The Court of Appeal dismissed his appeal. While it was of the view that the judge’s breach was an error of law that warranted its intervention, it found that the evidence did not make it possible to decide certain key questions, including when Mr. Tayo Tompouba had learned of his fundamental right, whether he would in fact have chosen a trial in French if he had had an opportunity to do so, and whether he had not made a free and informed choice to have a trial in English. It therefore found that the evidence was insufficient and that Mr. Tayo Tompouba had not met the burden of persuading it that the judge’s breach of the duty set out in section 530(3) of the Code had resulted in a violation of his fundamental right to be tried in the official language of his choice.

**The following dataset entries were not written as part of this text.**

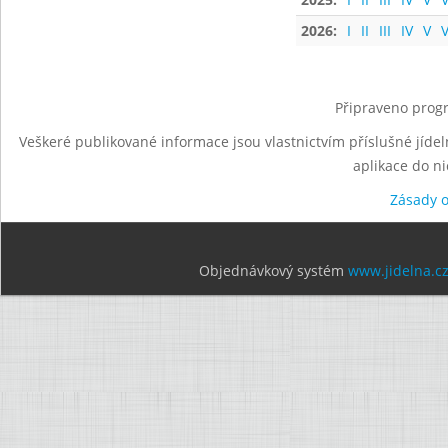
2026:
I
II
III
IV
V
V
Připraveno progr
Veškeré publikované informace jsou vlastnictvím příslušné jídel
aplikace do n
Zásady 
Objednávkový systém
www.jidelna.c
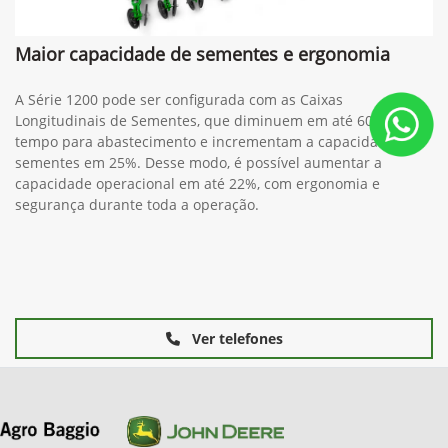
Maior capacidade de sementes e ergonomia
A Série 1200 pode ser configurada com as Caixas
Longitudinais de Sementes, que diminuem em até 60% o
tempo para abastecimento e incrementam a capacidade de
sementes em 25%. Desse modo, é possível aumentar a
capacidade operacional em até 22%, com ergonomia e
segurança durante toda a operação.
Ver telefones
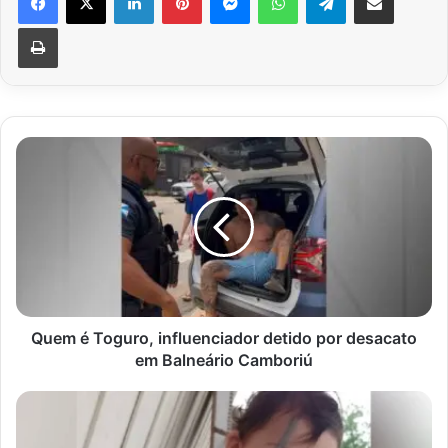
Imprimir
Quem
é
Toguro,
influenciador
detido
por
desacato
em
Balneário
Camboriú
Quem é Toguro, influenciador detido por desacato
em Balneário Camboriú
Bebê
de
1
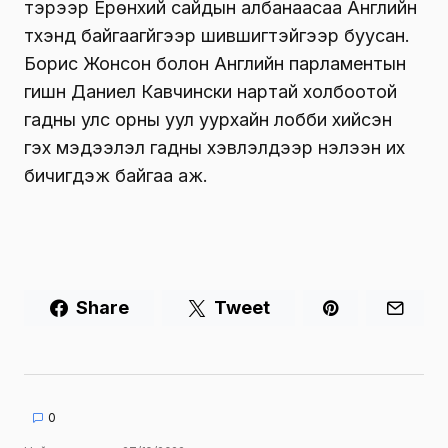
тэрээр Ерөнхий сайдын албанаасаа Английн
түүхэнд байгаагүйгээр шившигтэйгээр буусан.
Борис Жонсон болон Английн парламентын
гишүүн Даниел Кавчински нартай холбоотой
гадны улс орны уул уурхайн лобби хийсэн үү
гэх мэдээлэл гадны хэвлэлүүдээр нэлээн их
бичигдэж байгаа аж.
Share
Tweet
0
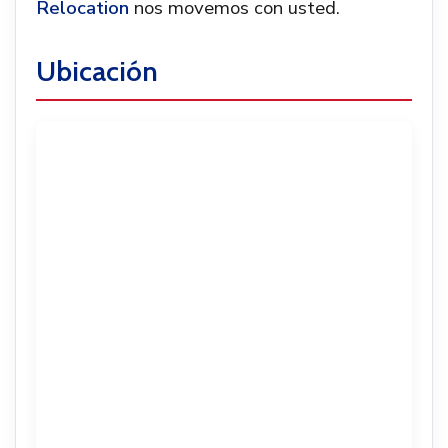
Relocation
nos movemos con usted.
Ubicación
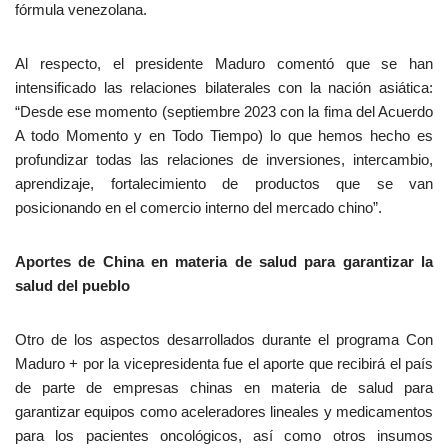
fórmula venezolana.
Al respecto, el presidente Maduro comentó que se han
intensificado las relaciones bilaterales con la nación asiática:
“Desde ese momento (septiembre 2023 con la fima del Acuerdo
A todo Momento y en Todo Tiempo) lo que hemos hecho es
profundizar todas las relaciones de inversiones, intercambio,
aprendizaje, fortalecimiento de productos que se van
posicionando en el comercio interno del mercado chino”.
Aportes de China en materia de salud para garantizar la
salud del pueblo
Otro de los aspectos desarrollados durante el programa Con
Maduro + por la vicepresidenta fue el aporte que recibirá el país
de parte de empresas chinas en materia de salud para
garantizar equipos como aceleradores lineales y medicamentos
para los pacientes oncológicos, así como otros insumos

Mr. Tayo Tompouba appealed the decision to the Supreme Court of Canada, which has allowed his appeal.
The Court of Appeal erred in imposing on Mr. Tayo Tompouba the burden of proving that his fundamental right had been violated at first instance.
Writing for the majority, Chief Justice Wagner stated that section 530(3) imposes a two‑pronged informational duty on the judge before whom an accused first appears: to ensure that the accused is duly informed of their fundamental right and of how it is to be exercised, and, where the circumstances so require, to take the necessary steps to inform the accused of this. Chief Justice Wagner affirmed that a breach of this informational duty is an error of law warranting appellate intervention under section 686(1)(a) of the Code. As he explained, this breach, once established, taints the trial court’s judgment and gives rise to a presumption that the accused’s fundamental right to be tried in the official language of their choice, which is guaranteed to the accused by section 530 of the Code, was violated. The Crown can then rebut this presumption for the purposes of the analysis under the curative proviso in section 686(1)(b)(iv) of the Code, which allows a court of appeal to dismiss an appeal where an error or irregularity shown by the accused did not cause them any prejudice.
In this case, Chief Justice Wagner concluded, first, that Mr. Tayo Tompouba had proved that an error reviewable on appeal had been made and, second, that the Crown had failed to establish that Mr. Tayo Tompouba’s fundamental right had not in fact been violated despite the judge’s breach of his informational duty under section 530(3) of the Code. For these reasons, Chief Justice Wagner allowed the appeal, quashed Mr. Tayo Tompouba’s conviction and ordered that a new trial be held in French.
Cases in Brief are prepared by communications staff of the Supreme Court of Canada to help the public better understand Court decisions. They do not form part of the Court’s reasons for judgment and are not for use in legal proceedings.